By Juan Calvillo
“The Matrix Resurrections” uses nostalgia, updated special effects and a bit of philosophy to reinvigorate the franchise with predictable, but entertaining success. The newest entry into “The Matrix” franchise answers the question of what happened to the main characters of the series. It accomplishes this by using fun call backs to the original movies and continuing the story of individual choice.
Keanu Reeves returns as the main character of Thomas Anderson, also known as Neo in the real world. Carrie-Anne Moss returns playing her character from the original trilogy, Trinity. The rest of the cast, with the exception of Jada Pinkett Smith, who returns as Niobe, and Lambert Wilson, who returns as the Merovingian, is brand new. Jonathan Gruff takes the role of Smith instead of Hugo Weaving. Yahya Abdul-Mateen II plays a very different version of Morpheus. Jessica Henwick plays the new character Bugs and Neil Patrick Harris plays the new version of the original Analyst.
The main story of the franchise is focused on the result of a human-machine war that leaves earth a hollow shell. The machines come out the victors and enslave mankind, primarily using humans as batteries. Humanity is kept in check in an artificial world known as the Matrix. The original trilogy ended with an apparent peace being negotiated that had main character Neo saving both human and machine worlds. At the beginning of the film it seems things did not end where the original trilogy ended.
Neo is once again trapped in the matrix, being held against his will and is manipulated into thinking that his time in the ‘real’ world was a mental breakdown. From there it’s the work of a new Morpheus and Bugs to bring Neo back into the real world. The story continues showing the struggle people have when it comes to making choices in life. Neo must come to the realization that the machines have once again stacked the deck against him when it comes to making real choices.
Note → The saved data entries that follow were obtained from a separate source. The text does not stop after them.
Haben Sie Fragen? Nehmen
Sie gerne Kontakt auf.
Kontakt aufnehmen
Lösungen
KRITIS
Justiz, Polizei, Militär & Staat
Once Neo decides what his new chance at freedom of choice entails, the film becomes a similar battle to the original Matrix movie. It comes down to each character making the choice between freedom and choice, versus the illusion of both.
The first movie in the franchise, “The Matrix”, set the standard for what special effects could accomplish when it was released in 1999. This time around the special effects are just as awesome to see. Despite Neo’s abilities having been scaled down for this film, it’s still fun to see his telekinetic powers stop bullets and redirect explosions. Couple that with the beautiful designs for the machines, mechanical creatures that exist in the ‘real’ world, and this film is probably the slickest of the four movies in the franchise.
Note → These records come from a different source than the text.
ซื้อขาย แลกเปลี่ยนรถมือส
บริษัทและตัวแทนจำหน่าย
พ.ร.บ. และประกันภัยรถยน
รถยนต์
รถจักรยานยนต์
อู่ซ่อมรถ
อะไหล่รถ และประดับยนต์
The fight choreography is just as interesting and multileveled as the original movies in the franchise. The hand-to-hand combat done in this film is a bit slower than in the previous movies, but it stays in line with the changes made to the characters. In the original trilogy, Neo was typically more of an offensive fighter. This time around he is more on the defensive side. There is even a part of the movie where the character says that he is done fighting. Of course that doesn’t mean he has lost his skills as a fighter. Moss and Reeves both put on great fight sequences. A lot of the moves, stances and even strikes are reminiscent of their fights throughout the franchise.
The heart of “The Matrix” films, of course, is the character interactions between Reeves and Moss. That is not in doubt in this film. Reeves plays the traumatized character of Anderson/Neo perfectly. His anxious hand rubbing and the far off looks he gives in the first half of the film are powerfully done. Moss is awesome to watch as she plays the subdued version of Trinity in the Matrix then switching to the defiant and strong Trinity character. The crux of the movie revolves around the pairing and their relationship. One of the standouts is Smith as Niobe. Smith plays the aged captain with gravitas and guts. It’s one of the more interesting characters in the film. It is truly unfortunate that she is only in a handful of scenes.
“The Matrix Resurrections” is interesting and although there is no word on whether this is the start of a new trilogy, the ending is ripe for future stories. The movie’s end can be seen coming from a mile away. The fun part about it is that it truly cements the link and relationship that Neo and Trinity have within The Matrix’s franchise.
“The Matrix Resurrections” is out now in theaters and can be streamed on HBOMAX until January 21. The movie is rated R for violence, mild nudity, violence and some language.